■ WHAT THE TASK ASKS
The full set of records needs to be retyped exactly.

■ SUPPLIED DATA
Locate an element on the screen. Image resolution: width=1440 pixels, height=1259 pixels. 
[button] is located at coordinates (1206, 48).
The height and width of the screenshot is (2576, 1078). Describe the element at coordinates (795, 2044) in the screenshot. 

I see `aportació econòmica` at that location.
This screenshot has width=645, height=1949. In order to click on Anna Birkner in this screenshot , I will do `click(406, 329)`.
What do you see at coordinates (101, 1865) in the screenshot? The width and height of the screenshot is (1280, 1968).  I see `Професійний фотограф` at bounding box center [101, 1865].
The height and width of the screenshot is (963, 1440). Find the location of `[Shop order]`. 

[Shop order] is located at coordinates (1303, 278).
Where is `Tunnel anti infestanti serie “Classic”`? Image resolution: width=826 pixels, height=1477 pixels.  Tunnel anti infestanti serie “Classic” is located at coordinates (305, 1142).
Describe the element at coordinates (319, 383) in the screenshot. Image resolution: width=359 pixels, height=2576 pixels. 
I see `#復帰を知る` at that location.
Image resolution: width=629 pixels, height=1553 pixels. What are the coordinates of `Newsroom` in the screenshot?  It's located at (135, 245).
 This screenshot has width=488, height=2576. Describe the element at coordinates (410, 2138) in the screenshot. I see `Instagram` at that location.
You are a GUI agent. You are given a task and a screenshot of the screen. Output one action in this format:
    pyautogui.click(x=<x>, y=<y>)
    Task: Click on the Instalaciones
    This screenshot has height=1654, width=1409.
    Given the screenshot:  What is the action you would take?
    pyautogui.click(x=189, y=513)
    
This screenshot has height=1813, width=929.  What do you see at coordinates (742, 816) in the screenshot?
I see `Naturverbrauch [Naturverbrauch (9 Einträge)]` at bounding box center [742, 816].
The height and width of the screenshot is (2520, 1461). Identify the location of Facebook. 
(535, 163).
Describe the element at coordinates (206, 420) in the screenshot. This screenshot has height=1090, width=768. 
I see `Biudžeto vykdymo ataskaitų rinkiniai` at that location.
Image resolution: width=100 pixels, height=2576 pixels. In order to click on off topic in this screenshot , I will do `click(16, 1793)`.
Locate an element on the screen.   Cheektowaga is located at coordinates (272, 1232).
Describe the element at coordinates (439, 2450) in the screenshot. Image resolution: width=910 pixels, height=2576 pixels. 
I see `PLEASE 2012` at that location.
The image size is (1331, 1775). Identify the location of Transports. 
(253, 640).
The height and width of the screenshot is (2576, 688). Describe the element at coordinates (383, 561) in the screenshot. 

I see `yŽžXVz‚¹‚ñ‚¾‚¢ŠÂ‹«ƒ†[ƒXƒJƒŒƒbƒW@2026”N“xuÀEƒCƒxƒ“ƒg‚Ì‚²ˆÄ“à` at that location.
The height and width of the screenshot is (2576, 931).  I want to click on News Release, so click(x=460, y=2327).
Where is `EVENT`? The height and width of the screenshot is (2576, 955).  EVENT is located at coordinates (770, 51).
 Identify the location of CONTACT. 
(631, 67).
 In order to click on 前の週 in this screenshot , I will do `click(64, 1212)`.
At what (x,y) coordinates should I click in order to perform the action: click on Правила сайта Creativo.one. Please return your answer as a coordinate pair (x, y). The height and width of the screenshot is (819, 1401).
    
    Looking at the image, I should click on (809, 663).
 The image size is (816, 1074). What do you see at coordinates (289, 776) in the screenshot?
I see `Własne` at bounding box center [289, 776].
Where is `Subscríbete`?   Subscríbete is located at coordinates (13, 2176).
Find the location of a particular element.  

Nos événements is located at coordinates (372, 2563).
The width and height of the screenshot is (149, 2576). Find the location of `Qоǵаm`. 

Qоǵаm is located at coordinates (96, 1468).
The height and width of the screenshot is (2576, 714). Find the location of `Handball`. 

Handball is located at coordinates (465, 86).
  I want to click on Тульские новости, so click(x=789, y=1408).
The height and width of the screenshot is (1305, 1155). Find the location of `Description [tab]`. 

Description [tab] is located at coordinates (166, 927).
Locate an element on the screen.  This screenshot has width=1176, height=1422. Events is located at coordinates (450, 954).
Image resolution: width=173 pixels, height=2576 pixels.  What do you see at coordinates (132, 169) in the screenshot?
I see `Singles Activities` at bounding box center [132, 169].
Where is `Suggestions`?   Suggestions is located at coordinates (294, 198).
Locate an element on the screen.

■ YOUR RESPONSE
Locate an element on the screen. Image resolution: width=1440 pixels, height=1259 pixels. 
[button] is located at coordinates (1206, 48).
The height and width of the screenshot is (2576, 1078). Describe the element at coordinates (795, 2044) in the screenshot. 

I see `aportació econòmica` at that location.
This screenshot has width=645, height=1949. In order to click on Anna Birkner in this screenshot , I will do `click(406, 329)`.
What do you see at coordinates (101, 1865) in the screenshot? The width and height of the screenshot is (1280, 1968).  I see `Професійний фотограф` at bounding box center [101, 1865].
The height and width of the screenshot is (963, 1440). Find the location of `[Shop order]`. 

[Shop order] is located at coordinates (1303, 278).
Where is `Tunnel anti infestanti serie “Classic”`? Image resolution: width=826 pixels, height=1477 pixels.  Tunnel anti infestanti serie “Classic” is located at coordinates (305, 1142).
Describe the element at coordinates (319, 383) in the screenshot. Image resolution: width=359 pixels, height=2576 pixels. 
I see `#復帰を知る` at that location.
Image resolution: width=629 pixels, height=1553 pixels. What are the coordinates of `Newsroom` in the screenshot?  It's located at (135, 245).
 This screenshot has width=488, height=2576. Describe the element at coordinates (410, 2138) in the screenshot. I see `Instagram` at that location.
You are a GUI agent. You are given a task and a screenshot of the screen. Output one action in this format:
    pyautogui.click(x=<x>, y=<y>)
    Task: Click on the Instalaciones
    This screenshot has height=1654, width=1409.
    Given the screenshot:  What is the action you would take?
    pyautogui.click(x=189, y=513)
    
This screenshot has height=1813, width=929.  What do you see at coordinates (742, 816) in the screenshot?
I see `Naturverbrauch [Naturverbrauch (9 Einträge)]` at bounding box center [742, 816].
The height and width of the screenshot is (2520, 1461). Identify the location of Facebook. 
(535, 163).
Describe the element at coordinates (206, 420) in the screenshot. This screenshot has height=1090, width=768. 
I see `Biudžeto vykdymo ataskaitų rinkiniai` at that location.
Image resolution: width=100 pixels, height=2576 pixels. In order to click on off topic in this screenshot , I will do `click(16, 1793)`.
Locate an element on the screen.   Cheektowaga is located at coordinates (272, 1232).
Describe the element at coordinates (439, 2450) in the screenshot. Image resolution: width=910 pixels, height=2576 pixels. 
I see `PLEASE 2012` at that location.
The image size is (1331, 1775). Identify the location of Transports. 
(253, 640).
The height and width of the screenshot is (2576, 688). Describe the element at coordinates (383, 561) in the screenshot. 

I see `yŽžXVz‚¹‚ñ‚¾‚¢ŠÂ‹«ƒ†[ƒXƒJƒŒƒbƒW@2026”N“xuÀEƒCƒxƒ“ƒg‚Ì‚²ˆÄ“à` at that location.
The height and width of the screenshot is (2576, 931).  I want to click on News Release, so click(x=460, y=2327).
Where is `EVENT`? The height and width of the screenshot is (2576, 955).  EVENT is located at coordinates (770, 51).
 Identify the location of CONTACT. 
(631, 67).
 In order to click on 前の週 in this screenshot , I will do `click(64, 1212)`.
At what (x,y) coordinates should I click in order to perform the action: click on Правила сайта Creativo.one. Please return your answer as a coordinate pair (x, y). The height and width of the screenshot is (819, 1401).
    
    Looking at the image, I should click on (809, 663).
 The image size is (816, 1074). What do you see at coordinates (289, 776) in the screenshot?
I see `Własne` at bounding box center [289, 776].
Where is `Subscríbete`?   Subscríbete is located at coordinates (13, 2176).
Find the location of a particular element.  

Nos événements is located at coordinates (372, 2563).
The width and height of the screenshot is (149, 2576). Find the location of `Qоǵаm`. 

Qоǵаm is located at coordinates (96, 1468).
The height and width of the screenshot is (2576, 714). Find the location of `Handball`. 

Handball is located at coordinates (465, 86).
  I want to click on Тульские новости, so click(x=789, y=1408).
The height and width of the screenshot is (1305, 1155). Find the location of `Description [tab]`. 

Description [tab] is located at coordinates (166, 927).
Locate an element on the screen.  This screenshot has width=1176, height=1422. Events is located at coordinates (450, 954).
Image resolution: width=173 pixels, height=2576 pixels.  What do you see at coordinates (132, 169) in the screenshot?
I see `Singles Activities` at bounding box center [132, 169].
Where is `Suggestions`?   Suggestions is located at coordinates (294, 198).
Locate an element on the screen.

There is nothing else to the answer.